> Activity
Produce an exact transcription of the listing below, omitting the pictures.

> Input data
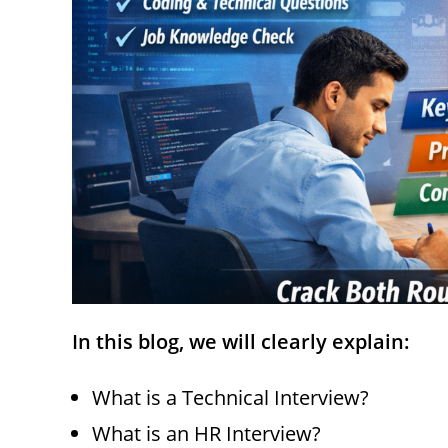
In this blog, we will clearly explain:
What is a Technical Interview?
What is an HR Interview?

> Finished task
In this blog, we will clearly explain:
What is a Technical Interview?
What is an HR Interview?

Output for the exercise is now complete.